The Good Loaf in Northamptonshire works to “provide real employment opportunities to vulnerable local women so that we can break the cycle of poverty, unemployment and offending”.

Luminary bakery in London “work holistically with women, offering a safe space to train, trauma-informed support as they overcome barriers from lack of opportunity, preparation for employment, and guidance in building towards a positive future.”

Hot Bread Kitchen in “aim to create economic mobility for individuals impacted by gender, racial, social, and/or economic inequality in New York City, historically using the vibrant potential of the food industry as a pathway forward.”

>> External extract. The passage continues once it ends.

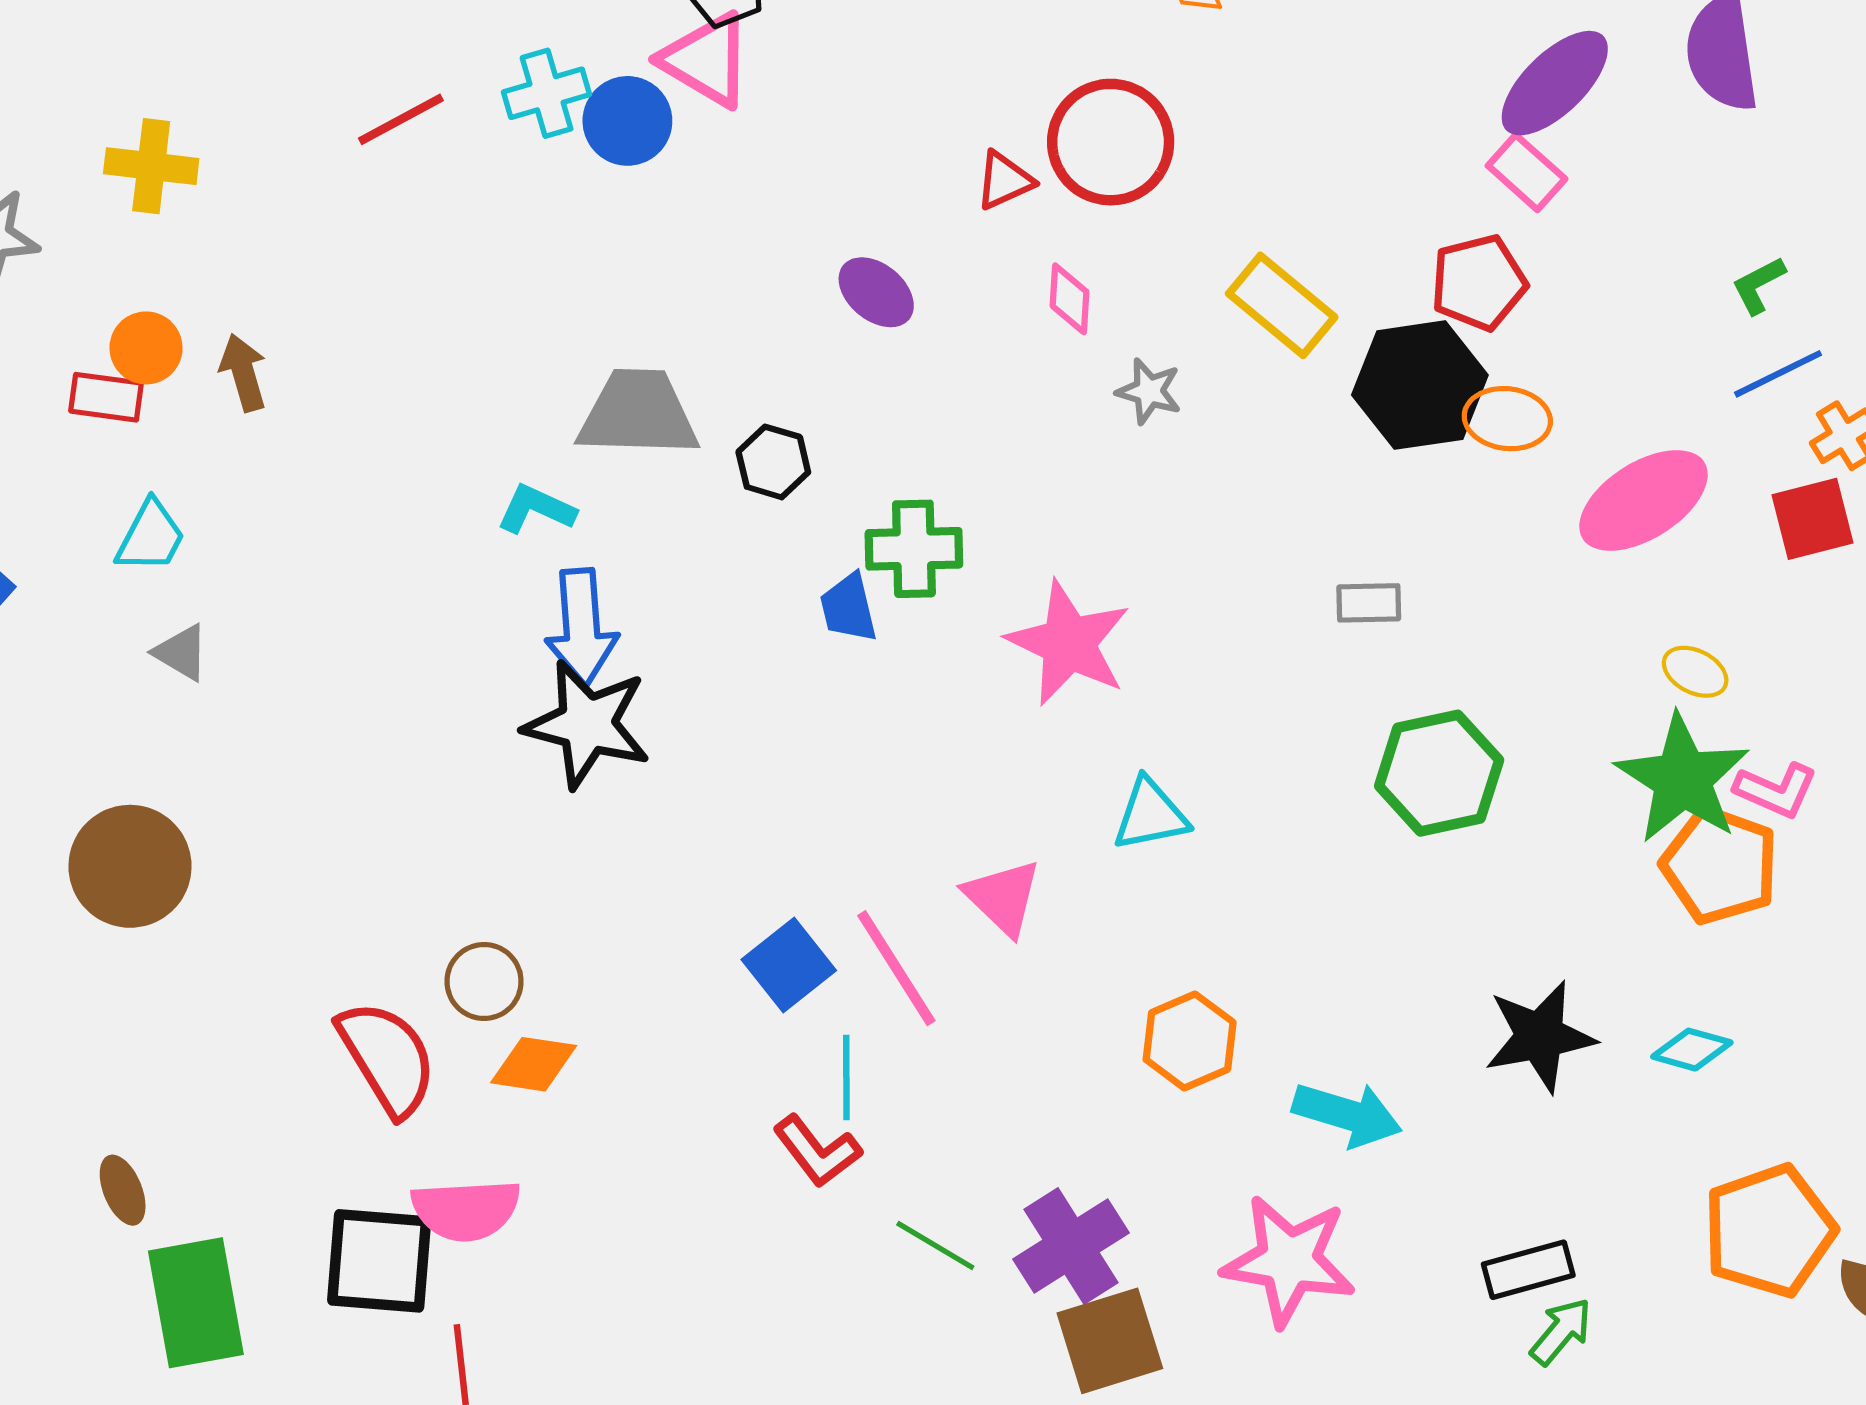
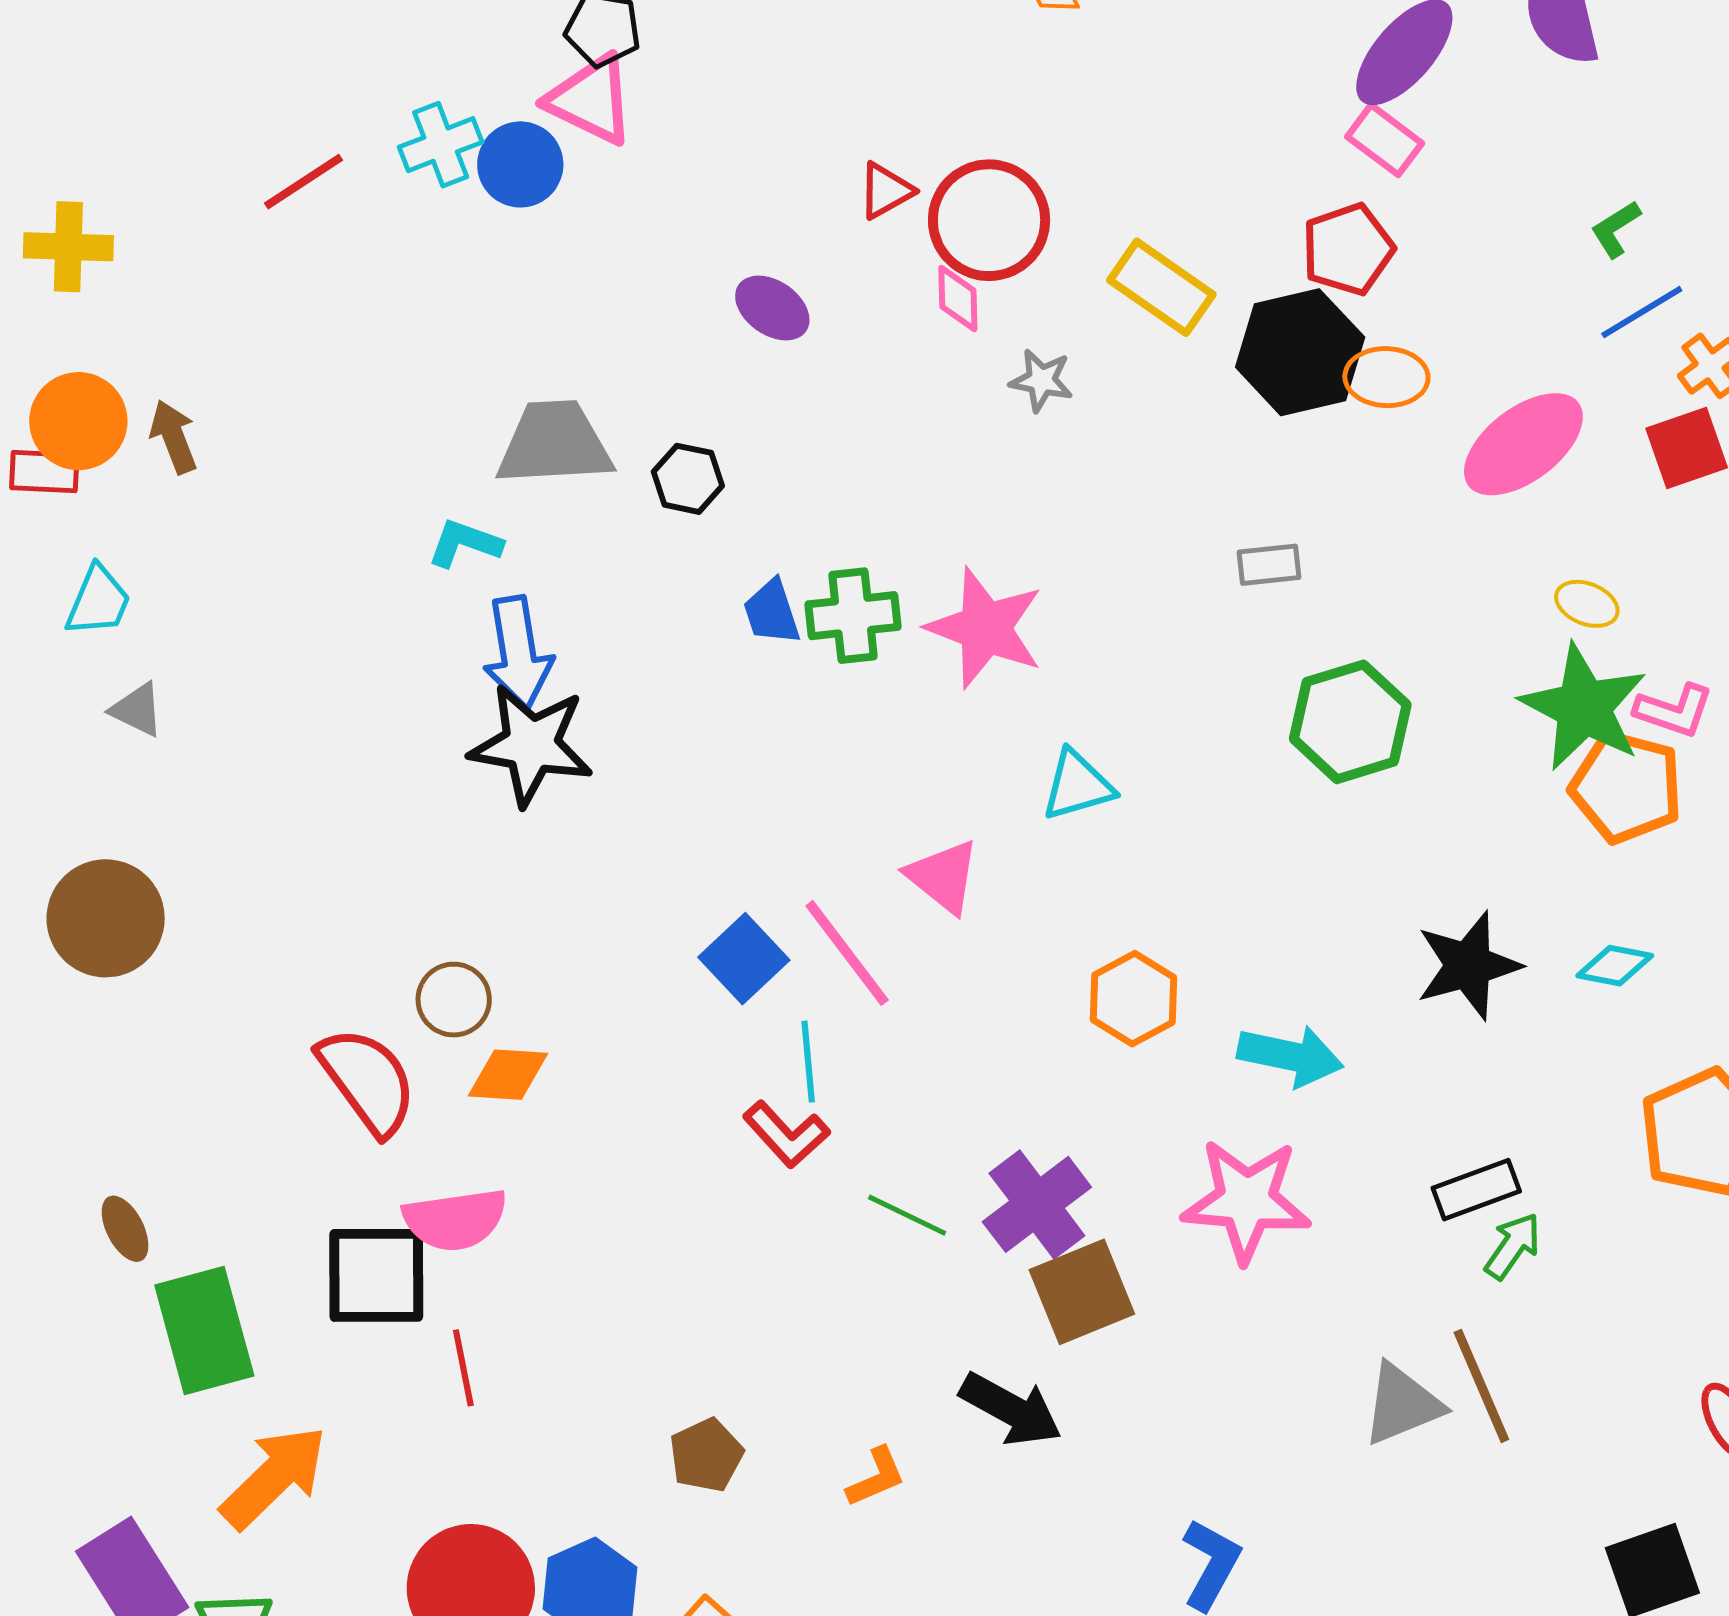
red circle: (1111, 142) -> (989, 220), moved
orange circle: (146, 348) -> (78, 421), size x1.4
green cross: (914, 549) -> (853, 616), moved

Yangon Bakehouse works to empower women in the Myanmar. “By providing our apprentices opportunities to gain life and work skills, they gain dignity and confidence to move into the workforce as employees and small business owners.”

What is Real Bread Week?

Loaf is proud to be a member of the Real Bread Campaign which mirrors many of our aims and objectives as a community bakery. This week is Real Bread Week where bakeries and bakers of all scales celebrate and promote the benefits of good bread.

The campaign is broadly split into two areas. The first is that a healthy society needs healthy bread. The legacy of post-war industrial baking processes, when grain quality was low and needs were high, means most commercial bread is made with additives to shorten production times. It is then supplemented with artificial nutrients to compensate for those lost in the process. What should have been an emergency stop-gap measure has become an unnecessary and less healthy industry standard.

Real bread should not be a luxury, artisanal product (though there’s nothing wrong with a fancy loaf). It should be affordable and everywhere. At Loaf we’re proud of our Stirchley loaf, a healthy, tasty and simple bread that we keep affordable.

The other side to the campaign is to create a sustainable ecosystem comprising bakers and bread-eaters working towards the campaign’s aims. When Tom started Loaf a decade ago, one of his aims was to encourage more bakeries on more high streets. Since then we’ve seen much more competition emerge around Birmingham, which is great! We want to see a Loaf-style bakery on every high street and, pandemic aside, we’re always happy to offer help and advice.

Over the last year we haven’t been able to be as proactive in the Real Bread Campaign as we’d like, for obvious reasons. But being aligned with its ethos, and that of the co-operative movement, has certainly helped us to survive the pandemic thus far.

Real bread is nice and tasty, but it’s also important, and we should never forget that.